Adjournment is already scheduled for Thursday, November 27th.
Under the new rules all legislation that the government designates
as required to pass for the session will become law whether
it has been thoroughly debated or not. There are already 25
Bills on the order paper, and government is expected to
introduce additional bills during the 24 days that the legislature
will actually be meeting. The government that wants less red
tape will pass more than one law per day for each of those
24 days. Of course that makes it impossible to give proper
scrutiny to the hundreds of pages of new law. No wonder that
one of the Bills, the Business Corporations Amendment Act,
amends an Act passed by the Legislature in the fall of 2002
but not yet brought into force. In other words, they are having
to fix legislation that was forced through in previous sessions.
One of
the Bills before the legislature completely replaces the Waste
Management Act. Bill 57, the Environmental Management Act,
contains 179 sections. The Bill gives government the power
to declare contaminated sites safe because the risk is "manageable".
On March 18, 2003, the Ministry of Water, Land and Air Protection
(MWLAP) released a discussion paper on special waste, and
gave the public until May 2nd to respond. On May 13th the
Environmental Management Act was introduced for first reading
in the legislature. That issue deserves more than one day
of debate.
Other
significant policy issues are found in Bill 62, the Health
Professions Amendment Act. The Bill that is before the legislature
is the result of government backing down after ten years
of consultation. The original
plan would have allowed government to place a college
under trusteeship by appointing a public administrator to
take over the functions of the college.

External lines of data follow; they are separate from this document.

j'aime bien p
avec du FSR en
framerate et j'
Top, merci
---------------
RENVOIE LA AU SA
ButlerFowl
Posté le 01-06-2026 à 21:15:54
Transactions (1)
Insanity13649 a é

The watered down legislation
provides for an independent investigator whose report to the
Minister may result in an order to the college as long as
it doesn't adopt certain standards, limits or conditions.
The extensive reports that produced the legislation before
the government backed down are available at http://www.healthplanning.gov.bc.ca/leg/proposals.html.
These substantial changes will also receive no more than a
day's debate as the government limits debate to fit the 24
days it has allocated for the session.
There
will only be 24 question periods during the fall legislative
session. One question that is more than just political trivia
is how many of those days the Premier will make himself available
during question period. His practice is to be absent most
days for those hot 15 minutes - over half of which is wasted
by stooge questions from the government backbench.